As we have seen in the package examples, documentation of code is extremely important to understand what your code is doing. It's not only for others reading your code, but also for yourself, when you have to revisit code you haven't touched in a while. If you follow the good scripting habits mentioned above, you will already have your code divided into reusable functions, that are in their own function files. Each function should have enough comments to understand each step the function is performing. Comments are any words after the # character, in either language. Same goes for the main script, it should also have each step described. But you don't need to make it redundant: if it's already clear from the function name what it does, it's useless to repeat it in a comment.
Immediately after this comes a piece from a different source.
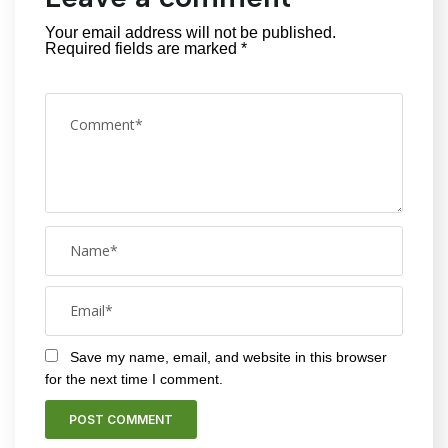
Your email address will not be published.
Required fields are marked
*
Save my name, email, and website in this browser
for the next time I comment.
Rather, you would describe sections of code at once, e.g. what a loop does by itself, rather than its indvidual steps. In addition, if you use code from someone else, make sure to obey the license of the code you are using, and give credit to the original author using comments.

In addition to comments of your code, each function should also have a description and an explanation for all of its arguments. In both R and Python, there is a special way to add this information in comments next to the function definition, so that help files can be generated out of them automatically. The systems have different conventions, but effectively achieve the same purpose.

In Python, the system is called Docstrings. It consists of strings using triple quotes, that effectively acts as a multi-line comment. Here's an example of a Python function documented with a Dosctring using the official reStructuredText (Sphinx) format:

def hello(name):
  """Greet a person.
  
  Give a customised "Hello" greeting for the input name.
  
  :param name: A string containing the name of the person to greet.
  :return: A greeting string.
  """
  return("Hello " + name)

The Docstring will be automatically printed when you run help(hello), and will be converted into a nice webpage using tools such as Sphinx.

In R, the system is called roxygen2 and is provided by the roxygen2 package. Here's an equivalent example in R, using roxygen2:

#' Greet a person
#' 
#' Give a customised "Hello" greeting for the input name.
#' 
#' @param name A string containing the name of the person to greet.
#' @returns A greeting string.
hello <- function(name) {
  return(paste("Hello", name))
}

The roxygen2 package was created to make it easier to write documentation in R, so that documentation does not have to be separate from the code. The roxygenize() function generates the documentation files from the comments automatically, and then the documentation appears when running ?hello in our example.

Summary

Increasing your scripting/programming efficiency goes through adopting good scripting habits. Following the guidelines above will ensure that your work:

  • Can be understood and used by others.
  • Can be understood and reused by you in the future.
  • Can be debugged with minimal effort.
  • Can be re-used across different projects.
  • Is easily accessible by others.

The summary of good practice guidelines below is not exhaustive, but already constitutes a good basis that will help you getting more efficient now and in the future when working on scripting projects:

  • Comment your code.
  • Write functions for code you need more than once:
  • Document your functions.
  • Keep consistent style.
  • Make your own packages, or at least keep a similar directory structure across your projects.
  • Use version control to develop/maintain your projects and packages.